Material provided:
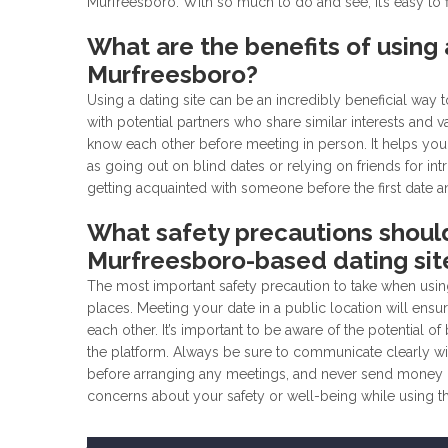
Murfreesboro. With so much to do and see, it’s easy to
What are the benefits of using a
Murfreesboro?
Using a dating site can be an incredibly beneficial way
with potential partners who share similar interests and 
know each other before meeting in person. It helps you
as going out on blind dates or relying on friends for int
getting acquainted with someone before the first date a
What safety precautions shoul
Murfreesboro-based dating sit
The most important safety precaution to take when usin
places. Meeting your date in a public location will ens
each other. It’s important to be aware of the potential
the platform. Always be sure to communicate clearly wi
before arranging any meetings, and never send money or
concerns about your safety or well-being while using t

What to do:
Every line in the listing that holds "before" belongs in the answer.

Result for this exercise:
know each other before meeting in person. It helps you
getting acquainted with someone before the first date a
before arranging any meetings, and never send money or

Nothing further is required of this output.